1.0 - 8.00 - WSRecommender Input - Teradata Vantage

Teradata® Vantage Machine Learning Engine Analytic Function Reference

Product
Teradata Vantage
Release Number
1.0
8.00
Release Date
May 2019
Content Type
Programming Reference
Publication ID
B700-4003-098K
Language
English (United States)

item_table Schema

Column Data Type Description
item1_column VARCHAR First item (item1). Column by which table is partitioned.
The database handles NULL values in partitioning columns. You need not exclude them with a WHERE clause.
item2_column VARCHAR Second item (item2).
similarity_column INTEGER or DOUBLE PRECISION Similarity score for item1 and item2 (number of times item1_column co-occurs with item2_column). To compute this score, use CFilter function.
accumulate_item_column Any [Column appears once for each specified accumulate_item_column.] Column to copy to output table.

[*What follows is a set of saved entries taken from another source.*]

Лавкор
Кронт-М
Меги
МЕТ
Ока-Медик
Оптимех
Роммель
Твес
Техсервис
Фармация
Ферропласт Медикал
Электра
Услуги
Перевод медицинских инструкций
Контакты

This table must be symmetric with respect to item1_column and item2_column. That is, if a row has 'apple' in item1_column and 'bread' in item2_column, then another row must have 'bread' in item1_column and 'apple' in item2_column, and these two rows must have the same value in similarity_column.

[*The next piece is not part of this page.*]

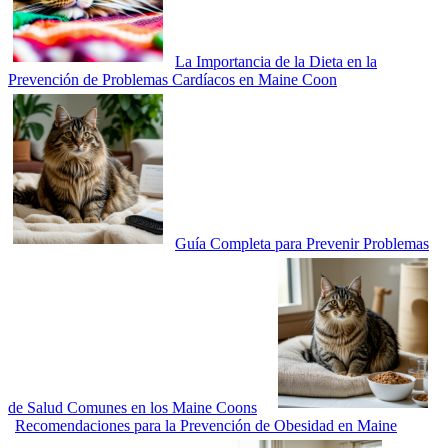
La Importancia de la Dieta en la
Prevención de Problemas Cardíacos en Maine Coon
Guía Completa para Prevenir Problemas
de Salud Comunes en los Maine Coons
Recomendaciones para la Prevención de Obesidad en Maine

The function gives the best results when the items in item1_column and item2_column satisfy triangular inequality; that is: if a row has 'apple' in item1_column and 'bread' in item2_column, then another row must have 'bread' in item1_column and 'apple' in item2_column, and these two rows must have the same value in similarity_column.

user_table Schema

Column Data Type Description
item_column VARCHAR Name of item that user viewed or bought. Column by which table is partitioned.
The database handles NULL values in partitioning columns. You need not exclude them with a WHERE clause.
user_column VARCHAR User identifier.
preference_column INTEGER User preference score for item.
accumulate_user_column Any [Column appears once for each specified accumulate_user_column.] Column to copy to output table.